If you and your spouse are parents facing divorce, child custody matters will be of utmost importance.
How much will the preference of your 11-year-old son impact the decision of the judge overseeing your case?
In awarding custody of a minor child in a divorce case, the major factors the court will consider include whether there has been any history of child abuse or criminal convictions. The court must also decide which of the parents appears better able to facilitate a relationship between the child and the other parent.
In 2011, a Pennsylvania law established 16 specific points a judge must use in order to decide child custody.
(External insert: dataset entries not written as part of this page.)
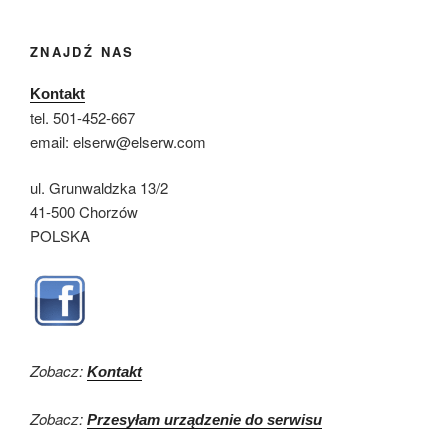
ZNAJDŹ NAS
Kontakt
tel. 501-452-667
email: elserw@elserw.com
ul. Grunwaldzka 13/2
41-500 Chorzów
POLSKA
Zobacz:
Kontakt
Zobacz:
Przesyłam urządzenie do serwisu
Highlights include:
- The preference of the child
- The parent more likely to provide a “loving, stable, consistent, and nurturing relationship”
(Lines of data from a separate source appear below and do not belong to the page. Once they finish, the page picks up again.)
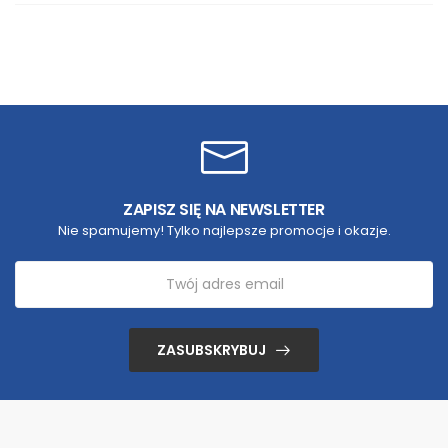
ZAPISZ SIĘ NA NEWSLETTER
Nie spamujemy! Tylko najlepsze promocje i okazje.
ZASUBSKRYBUJ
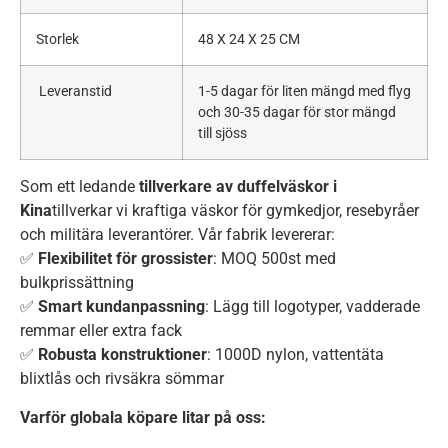
Storlek
48 X 24 X 25 CM
Leveranstid
1-5 dagar för liten mängd med flyg
och 30-35 dagar för stor mängd
till sjöss
Som ett ledande
tillverkare av duffelväskor i
Kina
tillverkar vi kraftiga väskor för gymkedjor, resebyråer
och militära leverantörer. Vår fabrik levererar:
✅
Flexibilitet för grossister
: MOQ 500st med
bulkprissättning
✅
Smart kundanpassning
: Lägg till logotyper, vadderade
remmar eller extra fack
✅
Robusta konstruktioner
: 1000D nylon, vattentäta
blixtlås och rivsäkra sömmar
Varför globala köpare litar på oss:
- The parent more likely to provide for the emotional, physical and developments needs of the child
- Whether a conflict exists that would affect co-parent cooperation in raising the child
- Whether the parents live in close proximity to one another
- The physical and mental state of every member of the household
Best interests of the child
If divorcing parents cannot come to agreement on child custody, the court may require that they undergo counseling. Taking the recommendations of the counselor into consideration, the judge may award either sole or joint custody. The decision, however, always focuses on the best interests of the child. If your 11-year-old son shows a level of maturity and judgment, the judge may also give weight to his opinions and preferences in determining child custody.